Grounded in international human rights, gender equality doesn’t just improve the lives of individual women, girls, and their families; it makes economic sense, strengthens democracy, and enables long-term sustainable progress.
Women with even some education tend to have fewer and healthier children, better economic opportunities, and to be more likely to ensure that their own children go to school. One of the findings of UNDP’s 2013 Human Development Report was that a mother’s education is more important to child survival than are household income or wealth.
Access to sexual and reproductive health services enables women to plan their families and expand their opportunities, and it also helps prevent maternal and child mortality.
Making sure that women farmers have equal access to agricultural resources boosts women’s incomes and status, and has a positive impact on a country’s agricultural sectors.

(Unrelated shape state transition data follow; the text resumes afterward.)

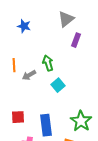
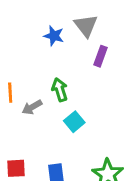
gray triangle: (66, 19) -> (86, 26), turned -30
blue star: (24, 26) -> (54, 36), moved

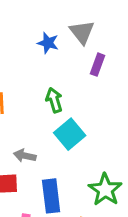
gray arrow: (32, 107) -> (25, 156), moved, turned 42
cyan square: (74, 122) -> (70, 134), size x1.4

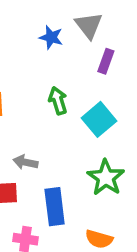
cyan square: (70, 134) -> (99, 119), moved
green star: (105, 190) -> (106, 178), moved

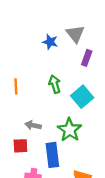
green star: (106, 178) -> (70, 130), moved

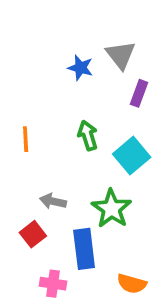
red square: (20, 146) -> (33, 234), turned -35

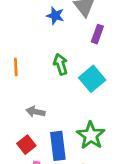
green star: (112, 209) -> (91, 135), moved
red square: (33, 234) -> (26, 145), moved

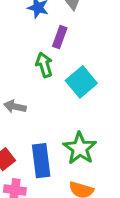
purple rectangle: (97, 34) -> (60, 37), moved
gray arrow: (36, 112) -> (15, 107), moved

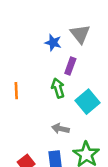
gray arrow: (15, 107) -> (60, 129), moved

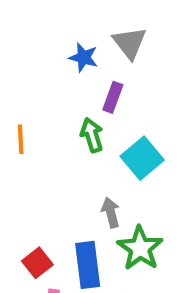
gray arrow: (60, 129) -> (111, 213), moved, turned 63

Let’s mark this International Women’s Day by redoubling our efforts to make equality for women a reality. That means ensuring that women have access to education and resources, decent work, and equal pay. It means removing the structural barriers -- the discriminatory laws and institutions, and gender stereotypes and practices – which prevent women from fulfilling their economic, social and political rights. It means getting more women into political office and ensuring that women have a voice in the decisions which affect their lives – in households and communities, in government and other sectors, and at peace-keeping tables. It means ensuring that women have freedom from violence, access to health care, and the ability to make their own sexual and reproductive health choices.
The need to address such inequalities came up consistently in the UN-led consultations on the post-2015 development framework. In the MyWorldSurvey, education, health care and job opportunities – all so central to women’s empowerment - are top priorities for the more than 1.4 million people who have voted worldwide. In an e-discussion organized by UNDP, one contributor highlighted the importance of gender equality this way: “A society that fails its women and girls ultimately fails itself.”
Let’s commit ourselves to investing our time and resources in all aspects of gender equality and women’s empowerment. Only then can we fulfill the rights of all women and men, and create a more inclusive, sustainable, and resilient world.